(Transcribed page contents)
+---+

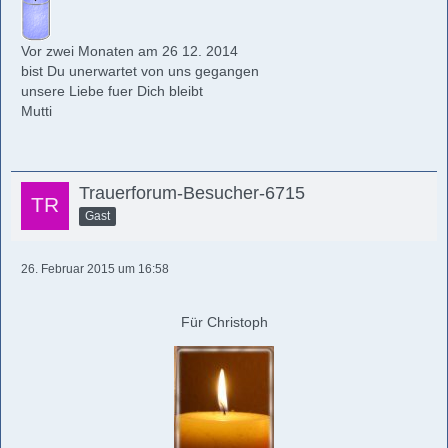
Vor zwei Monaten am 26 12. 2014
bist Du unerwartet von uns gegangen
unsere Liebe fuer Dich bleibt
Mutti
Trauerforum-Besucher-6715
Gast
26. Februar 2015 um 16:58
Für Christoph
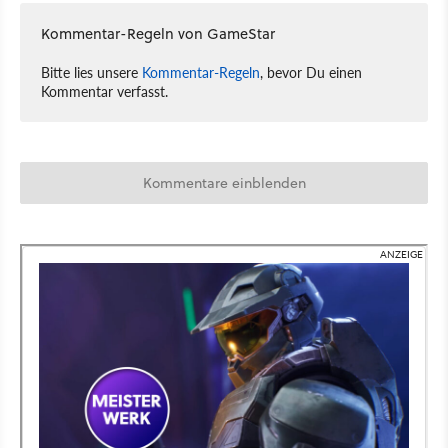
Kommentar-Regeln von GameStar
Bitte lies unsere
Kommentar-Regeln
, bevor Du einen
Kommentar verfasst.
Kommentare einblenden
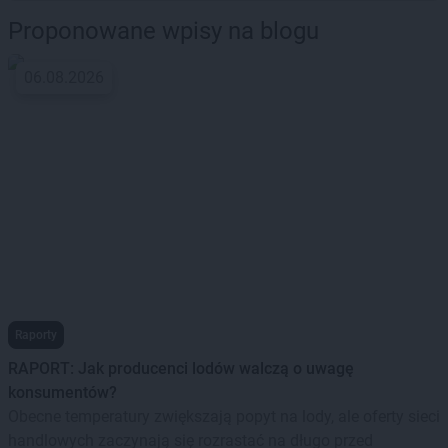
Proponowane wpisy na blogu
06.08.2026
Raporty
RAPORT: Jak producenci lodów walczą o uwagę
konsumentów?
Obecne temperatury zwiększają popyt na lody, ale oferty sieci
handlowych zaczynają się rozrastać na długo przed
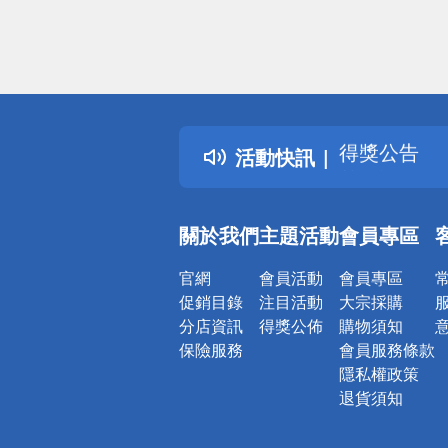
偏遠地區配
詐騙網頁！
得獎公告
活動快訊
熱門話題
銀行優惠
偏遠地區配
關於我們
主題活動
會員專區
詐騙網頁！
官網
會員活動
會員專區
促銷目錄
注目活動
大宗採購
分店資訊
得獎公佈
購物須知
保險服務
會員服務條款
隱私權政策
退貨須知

+---+

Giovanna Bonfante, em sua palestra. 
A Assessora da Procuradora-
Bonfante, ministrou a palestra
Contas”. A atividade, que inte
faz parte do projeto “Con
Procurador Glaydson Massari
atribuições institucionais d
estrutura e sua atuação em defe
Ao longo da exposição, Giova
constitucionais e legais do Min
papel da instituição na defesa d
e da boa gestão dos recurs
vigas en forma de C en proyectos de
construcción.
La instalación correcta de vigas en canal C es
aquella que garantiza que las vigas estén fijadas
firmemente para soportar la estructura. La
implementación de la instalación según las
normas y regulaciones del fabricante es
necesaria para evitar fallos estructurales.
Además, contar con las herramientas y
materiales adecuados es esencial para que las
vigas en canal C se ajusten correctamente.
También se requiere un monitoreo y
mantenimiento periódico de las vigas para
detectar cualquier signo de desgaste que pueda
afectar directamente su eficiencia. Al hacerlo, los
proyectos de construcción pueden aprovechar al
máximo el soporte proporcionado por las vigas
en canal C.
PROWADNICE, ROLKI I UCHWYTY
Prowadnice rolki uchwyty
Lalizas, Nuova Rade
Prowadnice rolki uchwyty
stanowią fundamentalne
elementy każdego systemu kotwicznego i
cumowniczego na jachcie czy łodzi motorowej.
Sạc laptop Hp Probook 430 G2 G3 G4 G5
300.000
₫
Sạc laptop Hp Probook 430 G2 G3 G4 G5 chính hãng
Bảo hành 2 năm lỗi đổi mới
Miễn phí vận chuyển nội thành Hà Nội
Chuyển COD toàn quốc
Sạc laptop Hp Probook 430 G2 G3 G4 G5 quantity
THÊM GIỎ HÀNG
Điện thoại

+---+

Your objective: Work through the records above. Copy every line with the string "vigas".

Response area:
vigas en forma de C en proyectos de
La instalación correcta de vigas en canal C es
aquella que garantiza que las vigas estén fijadas
vigas en canal C se ajusten correctamente.
mantenimiento periódico de las vigas para
máximo el soporte proporcionado por las vigas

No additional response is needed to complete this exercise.